--- START ---

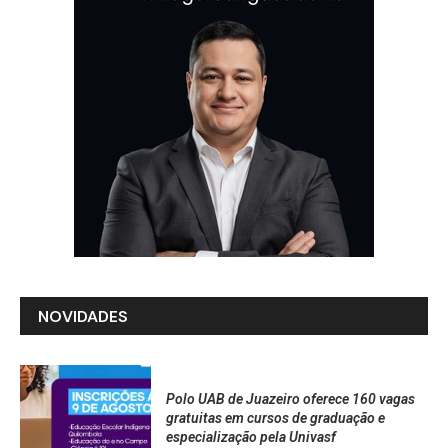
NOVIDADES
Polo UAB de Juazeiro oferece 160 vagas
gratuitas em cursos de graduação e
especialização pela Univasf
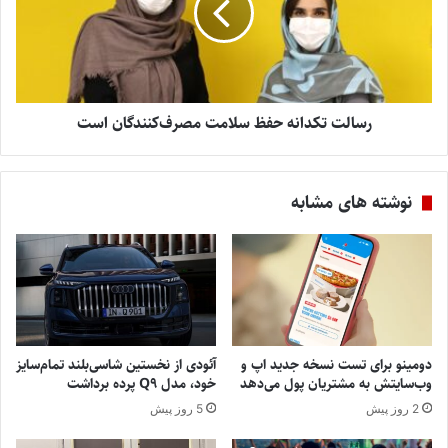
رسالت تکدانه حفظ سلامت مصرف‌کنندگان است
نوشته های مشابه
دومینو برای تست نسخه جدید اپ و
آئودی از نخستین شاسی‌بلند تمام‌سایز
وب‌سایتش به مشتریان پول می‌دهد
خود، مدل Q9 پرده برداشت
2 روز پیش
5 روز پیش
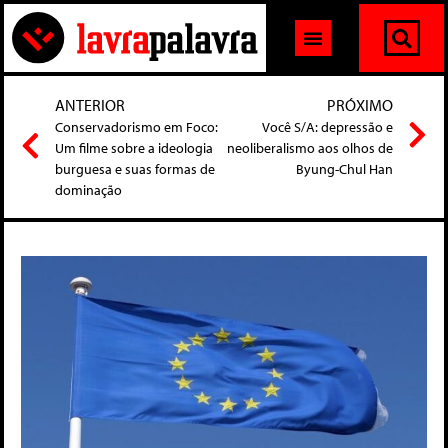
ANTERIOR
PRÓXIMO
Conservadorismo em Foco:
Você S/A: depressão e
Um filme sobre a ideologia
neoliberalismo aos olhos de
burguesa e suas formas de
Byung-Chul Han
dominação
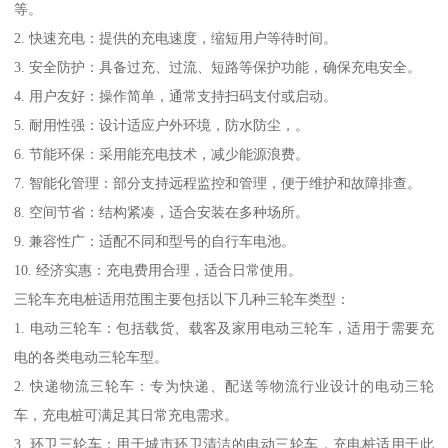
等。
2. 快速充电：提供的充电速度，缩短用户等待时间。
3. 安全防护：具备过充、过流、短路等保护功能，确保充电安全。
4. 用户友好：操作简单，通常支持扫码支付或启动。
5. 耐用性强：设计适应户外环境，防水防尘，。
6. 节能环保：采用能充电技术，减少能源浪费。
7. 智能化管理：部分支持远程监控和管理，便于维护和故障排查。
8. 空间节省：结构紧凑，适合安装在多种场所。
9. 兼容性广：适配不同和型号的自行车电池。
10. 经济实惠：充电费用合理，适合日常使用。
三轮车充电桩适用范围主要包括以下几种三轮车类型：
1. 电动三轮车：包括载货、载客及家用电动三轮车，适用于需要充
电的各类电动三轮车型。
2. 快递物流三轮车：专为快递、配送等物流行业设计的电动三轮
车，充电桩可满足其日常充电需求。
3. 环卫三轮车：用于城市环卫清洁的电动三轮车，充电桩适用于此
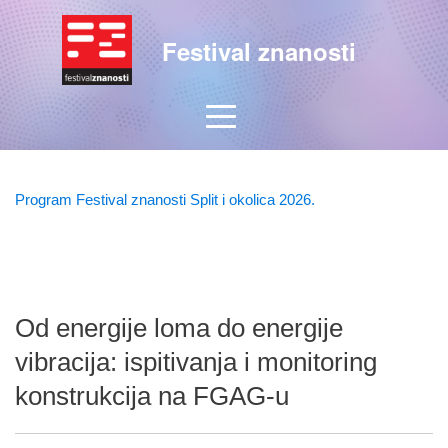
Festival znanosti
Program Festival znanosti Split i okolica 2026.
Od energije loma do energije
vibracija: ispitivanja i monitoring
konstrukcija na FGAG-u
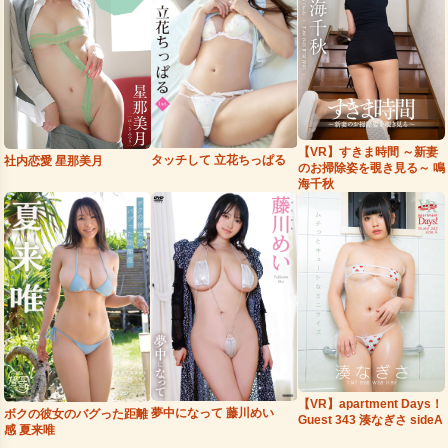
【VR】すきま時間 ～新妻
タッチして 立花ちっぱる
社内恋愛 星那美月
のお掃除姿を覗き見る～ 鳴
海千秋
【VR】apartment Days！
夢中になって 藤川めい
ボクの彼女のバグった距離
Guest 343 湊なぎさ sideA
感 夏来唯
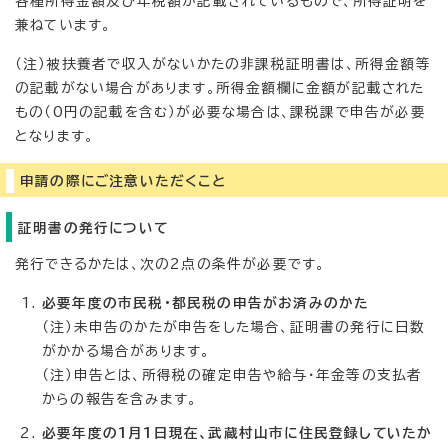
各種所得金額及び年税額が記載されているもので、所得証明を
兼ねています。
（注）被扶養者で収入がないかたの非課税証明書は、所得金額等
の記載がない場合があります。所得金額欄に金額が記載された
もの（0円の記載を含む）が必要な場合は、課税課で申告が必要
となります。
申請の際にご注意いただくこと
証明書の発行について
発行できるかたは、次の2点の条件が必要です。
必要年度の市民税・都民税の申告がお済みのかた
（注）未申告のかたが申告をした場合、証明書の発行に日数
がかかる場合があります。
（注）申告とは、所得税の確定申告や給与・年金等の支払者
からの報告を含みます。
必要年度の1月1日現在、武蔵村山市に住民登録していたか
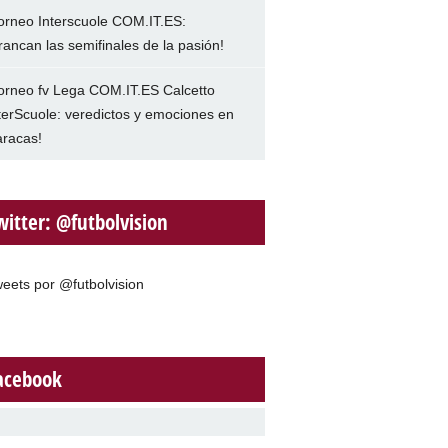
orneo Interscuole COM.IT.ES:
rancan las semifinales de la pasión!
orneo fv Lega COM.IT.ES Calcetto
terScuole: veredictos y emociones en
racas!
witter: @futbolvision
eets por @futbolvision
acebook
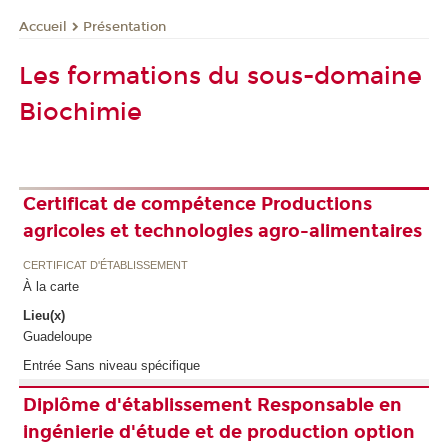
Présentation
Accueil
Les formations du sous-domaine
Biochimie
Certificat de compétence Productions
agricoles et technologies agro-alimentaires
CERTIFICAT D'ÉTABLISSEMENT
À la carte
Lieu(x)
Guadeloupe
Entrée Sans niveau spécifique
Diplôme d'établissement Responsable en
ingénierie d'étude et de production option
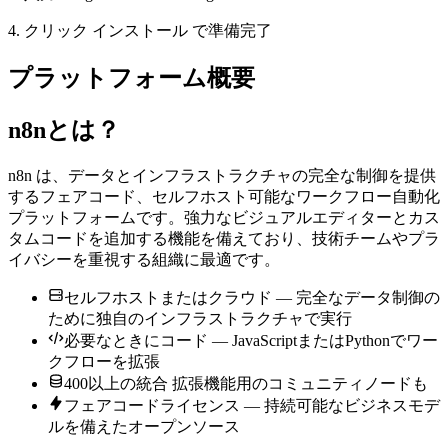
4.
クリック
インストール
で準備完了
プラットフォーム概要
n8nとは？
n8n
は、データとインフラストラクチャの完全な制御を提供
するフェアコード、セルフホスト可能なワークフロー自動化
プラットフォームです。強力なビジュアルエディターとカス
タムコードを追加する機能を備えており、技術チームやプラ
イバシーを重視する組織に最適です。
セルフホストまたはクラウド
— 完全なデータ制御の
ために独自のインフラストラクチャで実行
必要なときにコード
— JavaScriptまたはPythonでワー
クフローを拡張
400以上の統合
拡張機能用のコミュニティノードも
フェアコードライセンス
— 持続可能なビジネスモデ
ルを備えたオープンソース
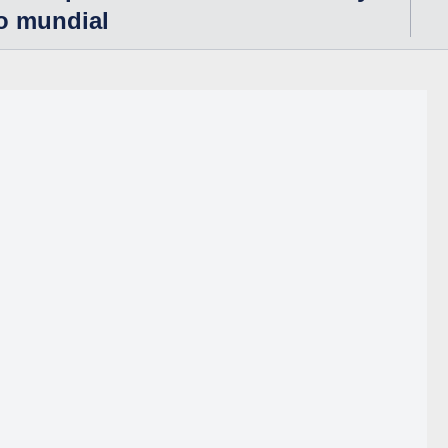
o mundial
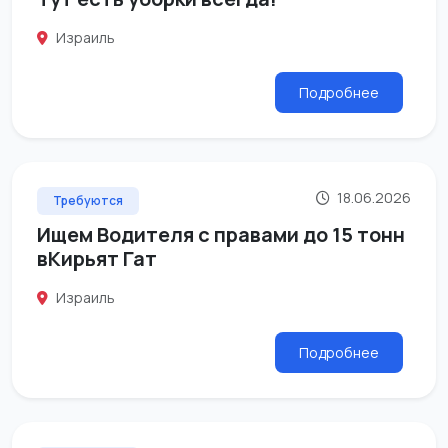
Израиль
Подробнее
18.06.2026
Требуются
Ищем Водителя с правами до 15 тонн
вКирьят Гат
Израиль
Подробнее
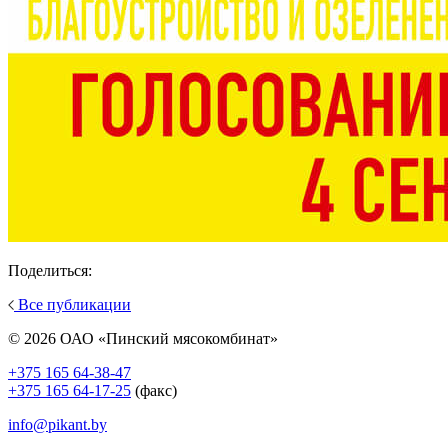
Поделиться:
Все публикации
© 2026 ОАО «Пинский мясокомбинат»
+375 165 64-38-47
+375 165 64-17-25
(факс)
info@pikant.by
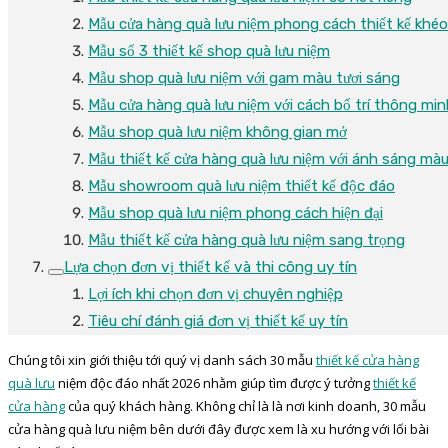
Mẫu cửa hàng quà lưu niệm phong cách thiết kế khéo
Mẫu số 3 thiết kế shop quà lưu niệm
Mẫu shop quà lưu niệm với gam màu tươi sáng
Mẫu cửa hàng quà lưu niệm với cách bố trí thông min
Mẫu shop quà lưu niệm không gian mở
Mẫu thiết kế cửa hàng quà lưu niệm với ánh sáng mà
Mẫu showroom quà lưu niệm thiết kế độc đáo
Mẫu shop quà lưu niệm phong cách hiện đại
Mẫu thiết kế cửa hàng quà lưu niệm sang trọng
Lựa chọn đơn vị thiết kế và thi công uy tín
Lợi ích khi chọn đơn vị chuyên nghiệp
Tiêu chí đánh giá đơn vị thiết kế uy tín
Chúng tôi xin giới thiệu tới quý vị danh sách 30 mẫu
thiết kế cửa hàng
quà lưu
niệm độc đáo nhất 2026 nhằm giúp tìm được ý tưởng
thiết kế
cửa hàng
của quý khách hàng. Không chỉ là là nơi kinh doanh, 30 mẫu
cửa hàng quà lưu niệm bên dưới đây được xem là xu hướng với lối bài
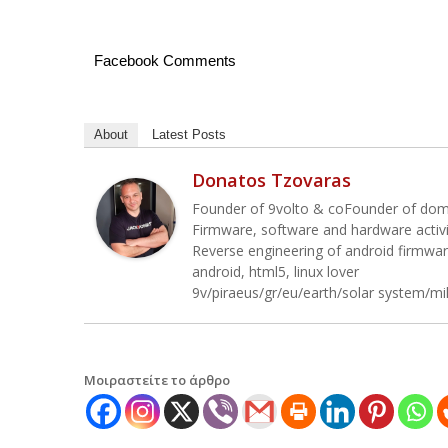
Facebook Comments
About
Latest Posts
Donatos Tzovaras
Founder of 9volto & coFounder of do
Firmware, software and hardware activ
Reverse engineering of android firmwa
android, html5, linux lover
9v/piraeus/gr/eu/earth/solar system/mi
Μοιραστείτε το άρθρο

--- END ---

Assignment
All of the data should come back exactly as written, but without pictures.

Solution
NOVIDADES
Polo UAB de Juazeiro oferece 160 vagas
gratuitas em cursos de graduação e
especialização pela Univasf
رسالت تکدانه حفظ سلامت مصرف‌کنندگان است
نوشته های مشابه
دومینو برای تست نسخه جدید اپ و
آئودی از نخستین شاسی‌بلند تمام‌سایز
وب‌سایتش به مشتریان پول می‌دهد
خود، مدل Q9 پرده برداشت
2 روز پیش
5 روز پیش
ANTERIOR
PRÓXIMO
Conservadorismo em Foco:
Você S/A: depressão e
Um filme sobre a ideologia
neoliberalismo aos olhos de
burguesa e suas formas de
Byung-Chul Han
dominação
等。
2. 快速充电：提供的充电速度，缩短用户等待时间。
3. 安全防护：具备过充、过流、短路等保护功能，确保充电安全。
4. 用户友好：操作简单，通常支持扫码支付或启动。
5. 耐用性强：设计适应户外环境，防水防尘，。
6. 节能环保：采用能充电技术，减少能源浪费。
7. 智能化管理：部分支持远程监控和管理，便于维护和故障排查。
8. 空间节省：结构紧凑，适合安装在多种场所。
9. 兼容性广：适配不同和型号的自行车电池。
10. 经济实惠：充电费用合理，适合日常使用。
三轮车充电桩适用范围主要包括以下几种三轮车类型：
1. 电动三轮车：包括载货、载客及家用电动三轮车，适用于需要充
电的各类电动三轮车型。
2. 快递物流三轮车：专为快递、配送等物流行业设计的电动三轮
车，充电桩可满足其日常充电需求。
3. 环卫三轮车：用于城市环卫清洁的电动三轮车，充电桩适用于此
Festival znanosti
Program Festival znanosti Split i okolica 2026.
Od energije loma do energije
vibracija: ispitivanja i monitoring
konstrukcija na FGAG-u
【VR】すきま時間 ～新妻
タッチして 立花ちっぱる
社内恋愛 星那美月
のお掃除姿を覗き見る～ 鳴
海千秋
【VR】apartment Days！
夢中になって 藤川めい
ボクの彼女のバグった距離
Guest 343 湊なぎさ sideA
感 夏来唯
各種所得金額及び年税額が記載されているもので、所得証明を
兼ねています。
（注）被扶養者で収入がないかたの非課税証明書は、所得金額等
の記載がない場合があります。所得金額欄に金額が記載された
もの（0円の記載を含む）が必要な場合は、課税課で申告が必要
となります。
申請の際にご注意いただくこと
証明書の発行について
発行できるかたは、次の2点の条件が必要です。
必要年度の市民税・都民税の申告がお済みのかた
（注）未申告のかたが申告をした場合、証明書の発行に日数
がかかる場合があります。
（注）申告とは、所得税の確定申告や給与・年金等の支払者
からの報告を含みます。
必要年度の1月1日現在、武蔵村山市に住民登録していたか
orneo Interscuole COM.IT.ES:
rancan las semifinales de la pasión!
orneo fv Lega COM.IT.ES Calcetto
terScuole: veredictos y emociones en
racas!
witter: @futbolvision
eets por @futbolvision
acebook
Présentation
Accueil
Les formations du sous-domaine
Biochimie
Certificat de compétence Productions
agricoles et technologies agro-alimentaires
CERTIFICAT D'ÉTABLISSEMENT
À la carte
Lieu(x)
Guadeloupe
Entrée Sans niveau spécifique
Diplôme d'établissement Responsable en
ingénierie d'étude et de production option
4.
クリック
インストール
で準備完了
プラットフォーム概要
n8nとは？
n8n
は、データとインフラストラクチャの完全な制御を提供
するフェアコード、セルフホスト可能なワークフロー自動化
プラットフォームです。強力なビジュアルエディターとカス
タムコードを追加する機能を備えており、技術チームやプラ
イバシーを重視する組織に最適です。
セルフホストまたはクラウド
— 完全なデータ制御の
ために独自のインフラストラクチャで実行
必要なときにコード
— JavaScriptまたはPythonでワー
クフローを拡張
400以上の統合
拡張機能用のコミュニティノードも
フェアコードライセンス
— 持続可能なビジネスモデ
ルを備えたオープンソース
o mundial
Израиль
Подробнее
18.06.2026
Требуются
Ищем Водителя с правами до 15 тонн
вКирьят Гат
Израиль
Подробнее
Поделиться:
Все публикации
© 2026 ОАО «Пинский мясокомбинат»
+375 165 64-38-47
+375 165 64-17-25
(факс)
info@pikant.by
Mẫu cửa hàng quà lưu niệm phong cách thiết kế khéo
Mẫu số 3 thiết kế shop quà lưu niệm
Mẫu shop quà lưu niệm với gam màu tươi sáng
Mẫu cửa hàng quà lưu niệm với cách bố trí thông min
Mẫu shop quà lưu niệm không gian mở
Mẫu thiết kế cửa hàng quà lưu niệm với ánh sáng mà
Mẫu showroom quà lưu niệm thiết kế độc đáo
Mẫu shop quà lưu niệm phong cách hiện đại
Mẫu thiết kế cửa hàng quà lưu niệm sang trọng
Lựa chọn đơn vị thiết kế và thi công uy tín
Lợi ích khi chọn đơn vị chuyên nghiệp
Tiêu chí đánh giá đơn vị thiết kế uy tín
Chúng tôi xin giới thiệu tới quý vị danh sách 30 mẫu
thiết kế cửa hàng
quà lưu
niệm độc đáo nhất 2026 nhằm giúp tìm được ý tưởng
thiết kế
cửa hàng
của quý khách hàng. Không chỉ là là nơi kinh doanh, 30 mẫu
cửa hàng quà lưu niệm bên dưới đây được xem là xu hướng với lối bài
Facebook Comments
About
Latest Posts
Donatos Tzovaras
Founder of 9volto & coFounder of do
Firmware, software and hardware activ
Reverse engineering of android firmwa
android, html5, linux lover
9v/piraeus/gr/eu/earth/solar system/mi
Μοιραστείτε το άρθρο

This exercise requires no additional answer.